▶ [To do] In the listing below, locate the lines that hold "excesso" and copy them.

▶ [Data shown]
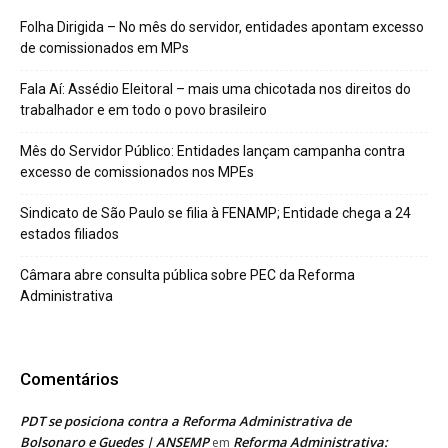
Folha Dirigida – No mês do servidor, entidades apontam excesso
de comissionados em MPs
Fala Aí: Assédio Eleitoral – mais uma chicotada nos direitos do
trabalhador e em todo o povo brasileiro
Mês do Servidor Público: Entidades lançam campanha contra
excesso de comissionados nos MPEs
Sindicato de São Paulo se filia à FENAMP; Entidade chega a 24
estados filiados
Câmara abre consulta pública sobre PEC da Reforma
Administrativa
Comentários
PDT se posiciona contra a Reforma Administrativa de
Bolsonaro e Guedes | ANSEMP
Reforma Administrativa:
em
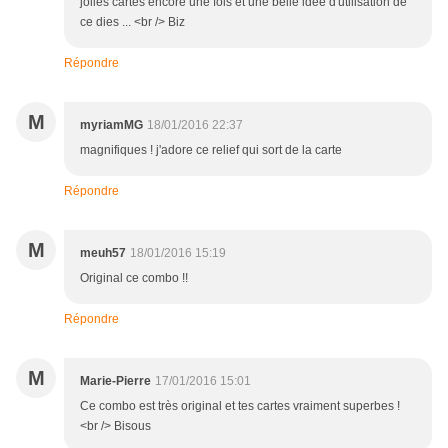
jolies cartes encore une fois et une belle idée d'utilisation de
ce dies ... <br /> Biz
Répondre
M
myriamMG
18/01/2016 22:37
magnifiques ! j'adore ce relief qui sort de la carte
Répondre
M
meuh57
18/01/2016 15:19
Original ce combo !!
Répondre
M
Marie-Pierre
17/01/2016 15:01
Ce combo est très original et tes cartes vraiment superbes !
<br /> Bisous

▶ [Written response]
Folha Dirigida – No mês do servidor, entidades apontam excesso
excesso de comissionados nos MPEs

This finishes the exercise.